The previous sections have demonstrated that low order linear prediction followed by Huffman coding to the Laplace distribution results in an efficient lossless waveform coder. Table 2 compares this technique to the popular general purpose compression utilities that are available. The table shows that the speech specific compression utility can achieve considerably better compression than more general tools. The compression and decompression speeds are the factors faster than real time when executed on a standard SparcStation I, except the result for the g722 ADPCM compression which was implemented on a SGI Indigo R4400 workstation using the supplied aifccompress/aifcdecompress utilities. The SGI timings were scaled by a factor of 3.9 which was determined by the relative execution times of shorten decompression on the two platforms.
Table 2: Compression rates and speeds
To investigate the effects of lossy coding on speech recognition performance the test portion of the TIMIT database was coded at four bits per sample and the resulting speech was recognised with a state of the art phone recognition system. Both shorten and the g722 ADPCM standard gave negligible additional errors (about 70 more errors over the baseline of 15934 errors), but it was necessary to apply a factor of four scaling to the waveform for use with the g722 ADPCM algorithm. g722 ADPCM without scaling and the telephony quality g721 ADPCM algorithm (designed for 8kHz sampling and operated at 16kHz) both produced significantly more errors (approximately 500 in 15934 errors).
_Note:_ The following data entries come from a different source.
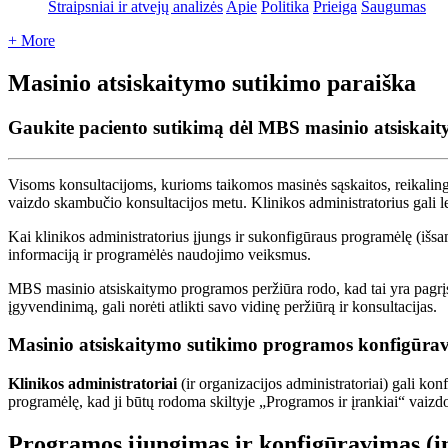
Straipsniai ir atvejų analizės
Apie
Politika
Prieiga
Saugumas
+ More
Masinio atsiskaitymo sutikimo paraiška
Gaukite paciento sutikimą dėl MBS masinio atsiskai
Visoms
konsultacijoms
,
kurioms
taikomos
masin
ė
s
s
ą
skaitos
,
reikalin
vaizdo
skambu
č
io
konsultacijos
metu
.
Klinikos
administratorius
gali
l
Kai
klinikos
administratorius
į
jungs
ir
sukonfig
ū
raus
program
ė
l
ę
(
i
š
sa
informacij
ą
ir
program
ė
l
ė
s
naudojimo
veiksmus
.
MBS
masinio
atsiskaitymo
programos
per
ž
i
ū
ra
rodo
,
kad
tai
yra
pagr
į
į
gyvendinim
ą
,
gali
nor
ė
ti
atlikti
savo
vidin
ę
per
ž
i
ū
r
ą
ir
konsultacijas
.
Masinio
atsiskaitymo
sutikimo
programos
konfig
ū
ra
Klinikos
administratoriai
(
ir
organizacijos
administratoriai
)
gali
konf
program
ė
l
ę
,
kad
ji
b
ū
t
ų
rodoma
skiltyje
„
Programos
ir
į
rankiai
“
vaizd
Programos
į
jungimas
ir
konfig
ū
ravimas
(
i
Coding this database at four bit per sample results in approximately another factor of two compression over lossless coding.
Decompression and playback of 16 bit, 44.1 kHz stereo audio takes approximately 45% of the available processing power of a 486DX2/66 based machine and 25% of a 60 MHz Pentium. Disk access accounted for 20% of the time on the slower machine. Performing compression to three bits per sample gives another factor of three compression, reducing the disk access time proportionally and providing 20% faster execution with no perceptual degradation (to the authors ears). Thus real time decompression of high quality audio is possible for a wide range of personal computers.